> [ACTIVITY] From the entries below, gather every line containing the string "about".

Dataset records:
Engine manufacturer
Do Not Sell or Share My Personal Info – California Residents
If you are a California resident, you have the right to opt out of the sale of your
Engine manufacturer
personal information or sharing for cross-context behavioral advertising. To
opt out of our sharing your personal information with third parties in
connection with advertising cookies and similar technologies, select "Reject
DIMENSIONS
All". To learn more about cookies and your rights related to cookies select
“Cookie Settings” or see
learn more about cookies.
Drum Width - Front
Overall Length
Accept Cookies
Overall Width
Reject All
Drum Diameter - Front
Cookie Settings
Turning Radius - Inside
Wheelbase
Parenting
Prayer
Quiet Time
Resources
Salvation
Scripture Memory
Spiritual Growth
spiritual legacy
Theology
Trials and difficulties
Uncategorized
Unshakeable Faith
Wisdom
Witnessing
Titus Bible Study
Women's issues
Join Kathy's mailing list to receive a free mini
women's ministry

--

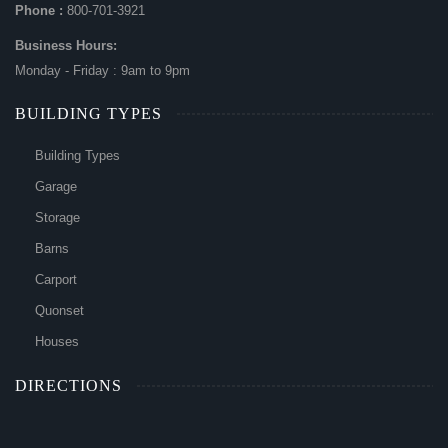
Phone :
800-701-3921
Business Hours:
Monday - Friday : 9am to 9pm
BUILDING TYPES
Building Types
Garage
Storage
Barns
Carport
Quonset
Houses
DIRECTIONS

> [RESPONSE BELOW]
All". To learn more about cookies and your rights related to cookies select
learn more about cookies.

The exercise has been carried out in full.